*Goal of the exercise*: Only a number is expected in reply: the number of lines below that include the word "Средства".

*The input*:
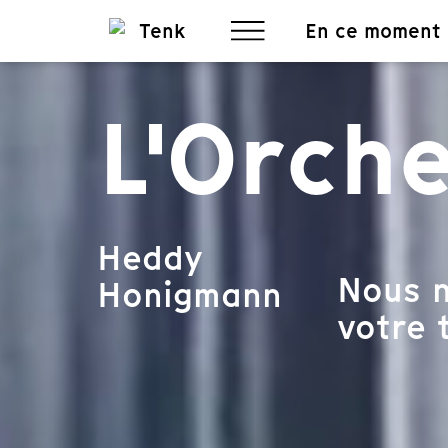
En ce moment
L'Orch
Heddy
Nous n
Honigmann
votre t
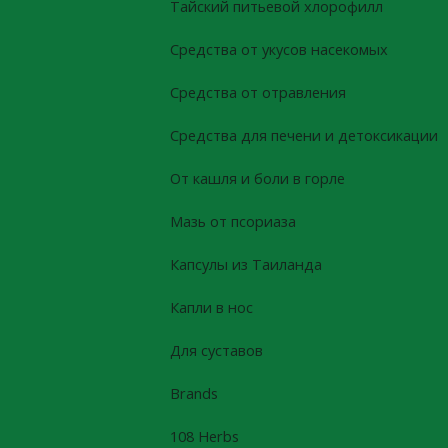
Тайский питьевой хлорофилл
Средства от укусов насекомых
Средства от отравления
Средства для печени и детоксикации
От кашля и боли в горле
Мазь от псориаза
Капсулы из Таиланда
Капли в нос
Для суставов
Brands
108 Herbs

* * *

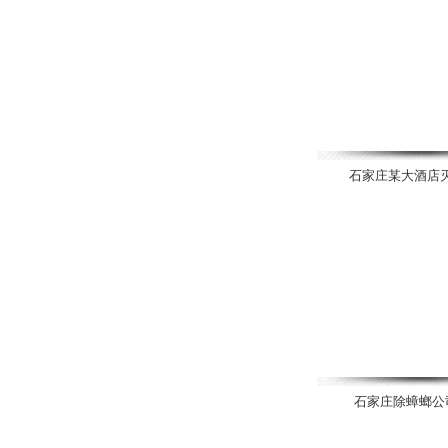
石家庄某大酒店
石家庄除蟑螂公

---

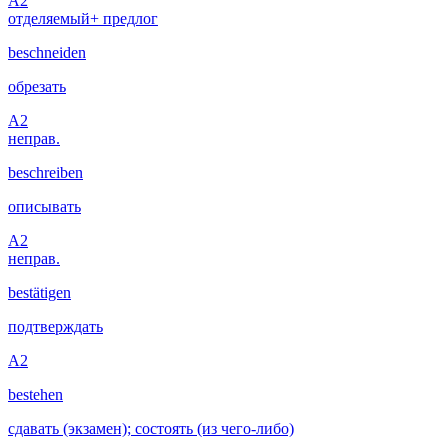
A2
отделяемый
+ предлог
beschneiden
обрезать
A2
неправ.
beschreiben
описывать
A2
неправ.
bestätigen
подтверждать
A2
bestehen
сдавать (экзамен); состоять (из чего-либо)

*Answer below*: 3